Ministers attempt to stop infighting as unhappy FG TDs gather for think-in
FINE Gael TDs will be told at this week’s party think-in to focus on the Budget or run the risk of facing a general election.
Opponents of Enda Kenny had hoped the Taoiseach would face ‘a political high noon’ tomorrow over issues such as his departure date and the Apple tax controversy.
A number of Fine Gael TDs are openly claiming the Finance Minister and the Taoiseach are lame ducks who should be naming ‘their collective departure dates’.
However, Public Expenditure Minister Paschal Donohoe will warn TDs that their primary responsibility now is to ‘ensure we pass a responsible Budget for 2017’.

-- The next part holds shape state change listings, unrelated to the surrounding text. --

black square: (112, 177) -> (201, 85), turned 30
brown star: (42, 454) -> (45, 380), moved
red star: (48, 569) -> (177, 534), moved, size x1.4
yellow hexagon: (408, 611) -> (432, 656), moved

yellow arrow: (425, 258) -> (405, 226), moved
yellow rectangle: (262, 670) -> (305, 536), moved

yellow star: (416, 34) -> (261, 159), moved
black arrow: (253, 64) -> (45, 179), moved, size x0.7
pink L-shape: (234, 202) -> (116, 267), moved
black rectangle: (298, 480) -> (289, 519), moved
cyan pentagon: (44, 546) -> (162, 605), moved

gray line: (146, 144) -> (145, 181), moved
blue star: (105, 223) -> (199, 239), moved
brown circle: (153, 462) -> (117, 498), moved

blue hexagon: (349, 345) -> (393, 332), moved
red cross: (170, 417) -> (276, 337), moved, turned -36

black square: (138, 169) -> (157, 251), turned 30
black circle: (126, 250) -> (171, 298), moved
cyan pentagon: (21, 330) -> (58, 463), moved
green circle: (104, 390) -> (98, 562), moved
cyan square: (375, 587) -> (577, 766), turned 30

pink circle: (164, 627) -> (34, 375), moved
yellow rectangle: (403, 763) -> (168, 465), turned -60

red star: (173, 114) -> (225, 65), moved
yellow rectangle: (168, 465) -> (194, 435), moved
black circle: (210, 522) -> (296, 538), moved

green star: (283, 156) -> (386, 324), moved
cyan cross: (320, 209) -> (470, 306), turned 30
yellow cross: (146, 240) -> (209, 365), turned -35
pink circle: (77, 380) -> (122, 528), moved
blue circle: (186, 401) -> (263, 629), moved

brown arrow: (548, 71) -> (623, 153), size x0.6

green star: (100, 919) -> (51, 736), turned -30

The minister will tell Fine Gael TDs and senators that ‘the Irish people elected their representatives to represent, to legislate and to govern. They now expect us to do our job.’
Mr Donohoe told the Irish Mail on Sunday: ‘There will be inevitable political tension and drama, the meetings, the negotiations, the debates. However, I am confident we will implement the resolutions and legislation necessary for the passage of the Budget.’

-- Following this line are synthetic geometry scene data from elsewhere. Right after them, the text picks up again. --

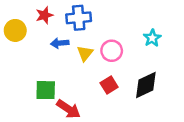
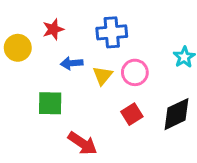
blue cross: (79, 18) -> (112, 32), moved
green square: (46, 90) -> (50, 103), moved

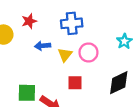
green square: (50, 103) -> (27, 93), moved
red square: (132, 114) -> (75, 83), moved, turned 32

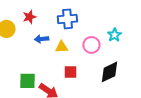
pink circle: (88, 52) -> (91, 45), moved
yellow triangle: (65, 55) -> (61, 47), turned 48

He added that it was ‘a time for steady as she goes’. Mr Donohoe will also warn his party that we are in a new age where economists are warning we ‘cannot take for granted the success of the political and economic systems that guide the western world’.

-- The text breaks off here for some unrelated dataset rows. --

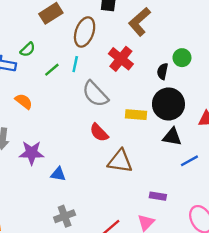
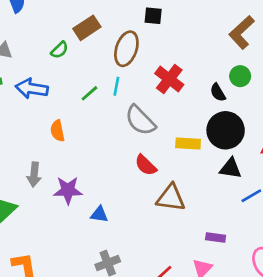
brown L-shape: (139, 22) -> (242, 32), moved
green semicircle: (28, 49) -> (60, 50), moved
black semicircle: (163, 71) -> (218, 93), turned -42
orange semicircle: (24, 101) -> (57, 131), turned -138

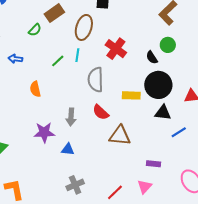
blue arrow: (32, 89) -> (15, 59), size x0.6
gray semicircle: (140, 120) -> (96, 80), turned 45
gray arrow: (34, 174) -> (71, 117), moved

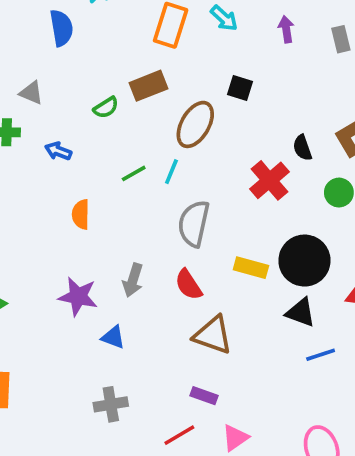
red cross: (116, 49) -> (269, 180), moved
black semicircle: (152, 57) -> (302, 148), moved
purple rectangle: (153, 164) -> (204, 396), moved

He will also warn that spending in 2017 at €53.2bn ‘nearly matches one of our highest ever historical points’.
In 2008, the apogee of the Bertie boom, it was €53.4bn.
Mr Donohoe will also tell TDs, and more important still his fellow ministers, that much of the planned increases for 2017 will be to pay for current commitments to citizens.
A number of other senior FG ministers have also warned the party’s fractious TDs and senators that all their attentions should be focused on the budget.
Social Protection Minister Leo Varadkar will tell the think-in that when the Dáil returns, the focus should be on the legislative programme and the Budget. Mr Kenny, however, is unlikely to escape unscathed from the think-in as the dissidents are lining up an ambush. They will focus on the Apple tax controversy and also the hugely embarrassing court case taken by former minister John Perry against the party over the party’s failed attempts to keep him off the election ticket. The case ended with an embarrassing climbdown and a bill for Fine Gael of about €500,000. ‘We are going to have a full and frank discussion on issues such as Perry and Apple. Ministers are not little deities who must be obeyed at all times,’ one source said. ‘We want full disclosure on the Perry court case,’ a source said. But Cork TD Jim Daly said the meeting would have to focus instead on the broader performance of the Government. ‘We need to see that the dithering has stopped and been replaced by responsible government,’ he said.